In the material below, which lines hold the word "ellos"? Pick each one out.
INPUT RECORDS section start
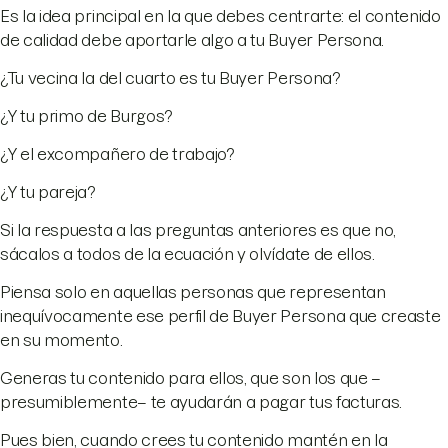
Es la idea principal en la que debes centrarte: el contenido
de calidad debe aportarle algo a tu Buyer Persona.
¿Tu vecina la del cuarto es tu Buyer Persona?
¿Y tu primo de Burgos?
¿Y el excompañero de trabajo?
¿Y tu pareja?
Si la respuesta a las preguntas anteriores es que no,
sácalos a todos de la ecuación y olvídate de ellos.
Piensa solo en aquellas personas que representan
inequívocamente ese perfil de Buyer Persona que creaste
en su momento.
Generas tu contenido para ellos, que son los que –
presumiblemente– te ayudarán a pagar tus facturas.
Pues bien, cuando crees tu contenido mantén en la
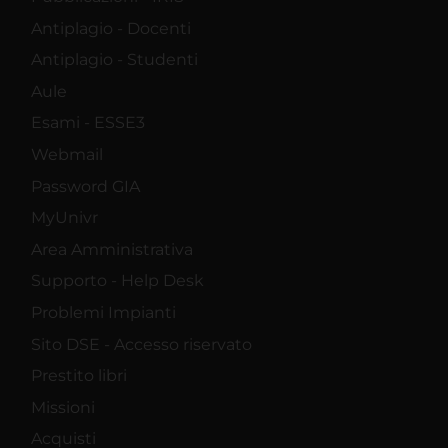
Antiplagio - Docenti
Antiplagio - Studenti
Aule
Esami - ESSE3
Webmail
Password GIA
MyUnivr
Area Amministrativa
Supporto - Help Desk
Problemi Impianti
Sito DSE - Accesso riservato
Prestito libri
Missioni
Acquisti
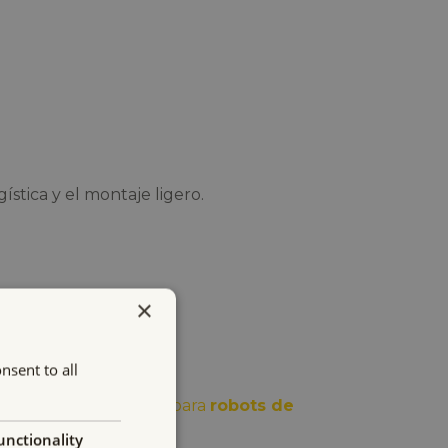
ística y el montaje ligero.
×
nsent to all
ras
pinzas magnéticas para
robots de
unctionality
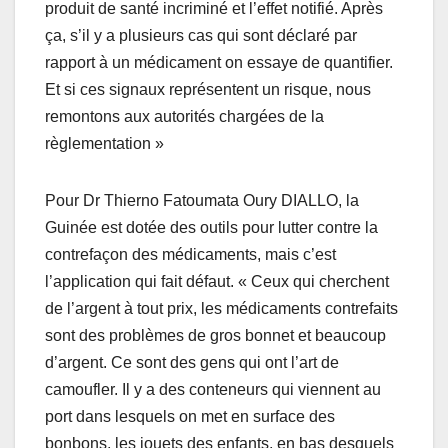
produit de santé incriminé et l’effet notifié. Après
ça, s’il y a plusieurs cas qui sont déclaré par
rapport à un médicament on essaye de quantifier.
Et si ces signaux représentent un risque, nous
remontons aux autorités chargées de la
règlementation »
Pour Dr Thierno Fatoumata Oury DIALLO, la
Guinée est dotée des outils pour lutter contre la
contrefaçon des médicaments, mais c’est
l’application qui fait défaut. « Ceux qui cherchent
de l’argent à tout prix, les médicaments contrefaits
sont des problèmes de gros bonnet et beaucoup
d’argent. Ce sont des gens qui ont l’art de
camoufler. Il y a des conteneurs qui viennent au
port dans lesquels on met en surface des
bonbons, les jouets des enfants, en bas desquels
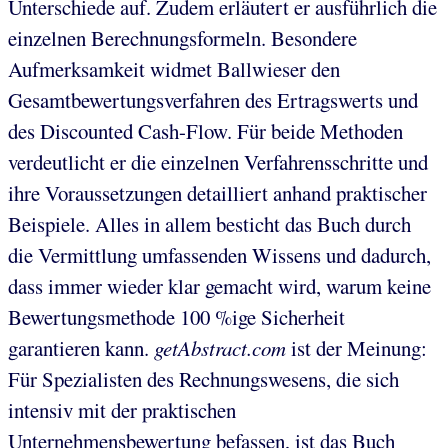
Unterschiede auf. Zudem erläutert er ausführlich die
einzelnen Berechnungsformeln. Besondere
Aufmerksamkeit widmet Ballwieser den
Gesamtbewertungsverfahren des Ertragswerts und
des Discounted Cash-Flow. Für beide Methoden
verdeutlicht er die einzelnen Verfahrensschritte und
ihre Voraussetzungen detailliert anhand praktischer
Beispiele. Alles in allem besticht das Buch durch
die Vermittlung umfassenden Wissens und dadurch,
dass immer wieder klar gemacht wird, warum keine
Bewertungsmethode 100 %ige Sicherheit
garantieren kann.
getAbstract.com
ist der Meinung:
Für Spezialisten des Rechnungswesens, die sich
intensiv mit der praktischen
Unternehmensbewertung befassen, ist das Buch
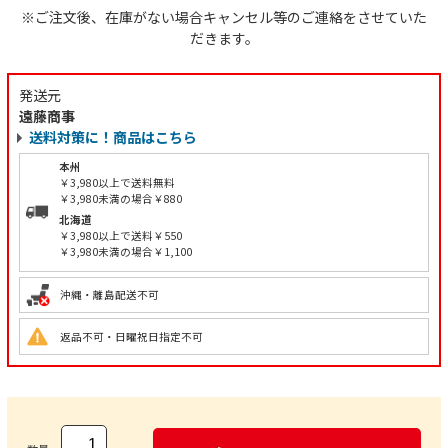
※ご注文後、在庫がない場合キャンセル等のご連絡をさせていた
だきます。
発送元
遠藤商事
送料対策に！商品はこちら
本州
￥3,980以上で送料無料
￥3,980未満の場合￥880
北海道
￥3,980以上で送料￥550
￥3,980未満の場合￥1,100
沖縄・離島配送不可
返品不可・日曜祝日指定不可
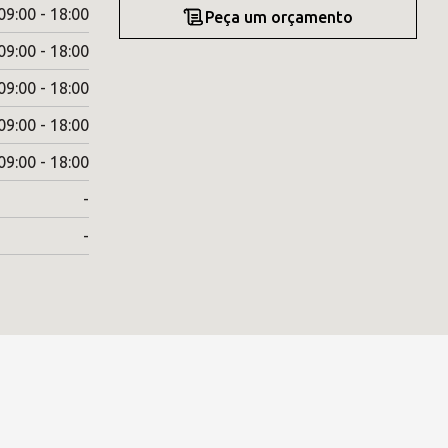
09:00 - 18:00
Peça um orçamento
09:00 - 18:00
09:00 - 18:00
09:00 - 18:00
09:00 - 18:00
-
-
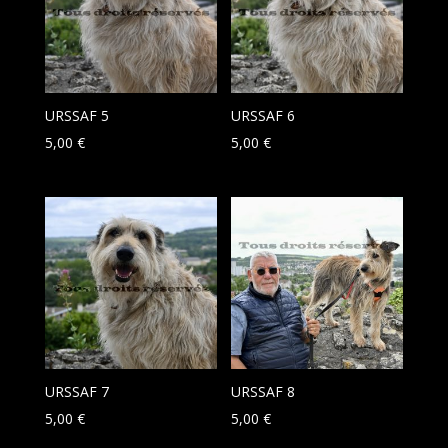
URSSAF 5
URSSAF 6
5,00
€
5,00
€
URSSAF 7
URSSAF 8
5,00
€
5,00
€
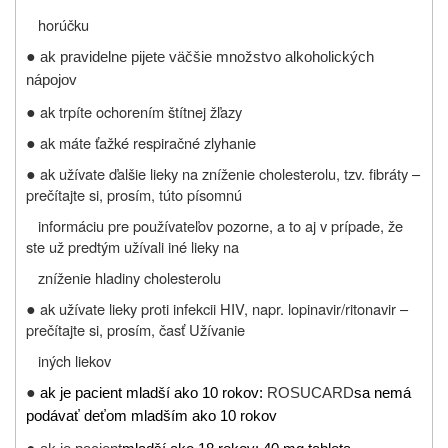
horúčku
●
ak pravidelne pijete väčšie množstvo alkoholických
nápojov
●
ak trpíte ochorením štítnej žľazy
●
ak máte ťažké respiračné zlyhanie
●
ak užívate ďalšie lieky na zníženie cholesterolu, tzv. fibráty –
prečítajte si, prosím, túto písomnú
informáciu pre používateľov pozorne, a to aj v prípade, že
ste už predtým užívali iné lieky na
zníženie hladiny cholesterolu
●
ak užívate lieky proti infekcii HIV, napr. lopinavir/ritonavir –
prečítajte si, prosím, časť Užívanie
iných liekov
●
ak je pacient mladší ako 10 rokov:
ROSUCARD
sa nemá
podávať deťom mladším ako 10 rokov
●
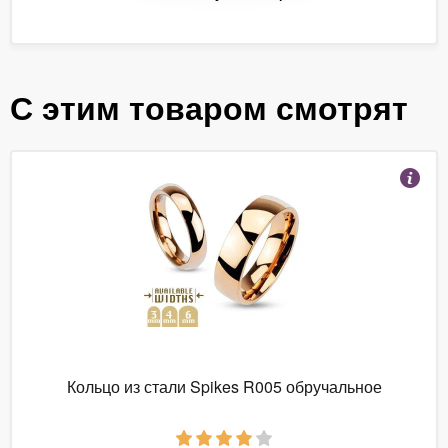
С этим товаром смотрят
Кольцо из стали Spikes R005 обручальное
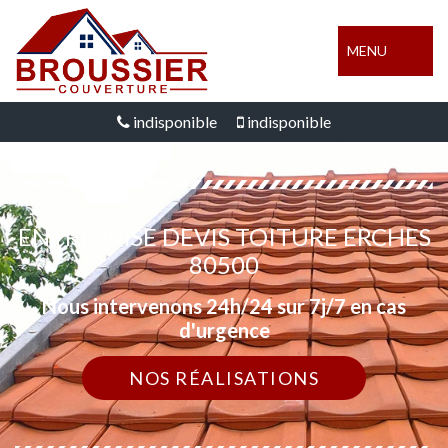
MENU
indisponible
indisponible
ENTREPRISE DEVIS TOITURE ERCHES
80500
Nous intervenons 24h/24 sur 7j/7 en cas
d'urgence
NOS RÉALISATIONS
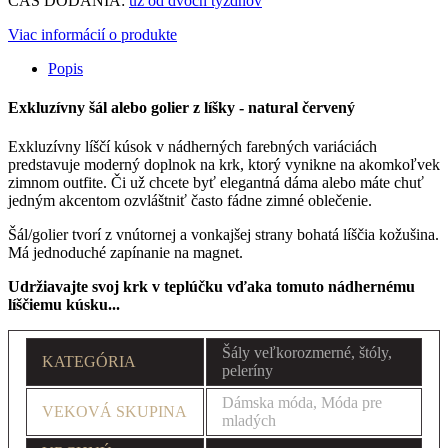
ČAS DODANIA:
už od dvoch týždňov
Viac informácií o produkte
Popis
Exkluzívny šál alebo golier z líšky - natural červený
Exkluzívny líščí kúsok v nádherných farebných variáciách
predstavuje moderný doplnok na krk, ktorý vynikne na akomkoľvek
zimnom outfite. Či už chcete byť elegantná dáma alebo máte chuť
jedným akcentom ozvláštniť často fádne zimné oblečenie.
Šál/golier tvorí z vnútornej a vonkajšej strany bohatá líščia kožušina.
Má jednoduché zapínanie na magnet.
Udržiavajte svoj krk v teplúčku vďaka tomuto nádhernému
líščiemu kúsku...
Šály veľkorozmerné, štóly,
KATEGÓRIA
peleríny
Dámska móda, Móda pre
VEKOVÁ SKUPINA
mladých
INPUT RECORDS section end
▶ [RESPONSE TO THIS EXERCISE]
sácalos a todos de la ecuación y olvídate de ellos.
Generas tu contenido para ellos, que son los que –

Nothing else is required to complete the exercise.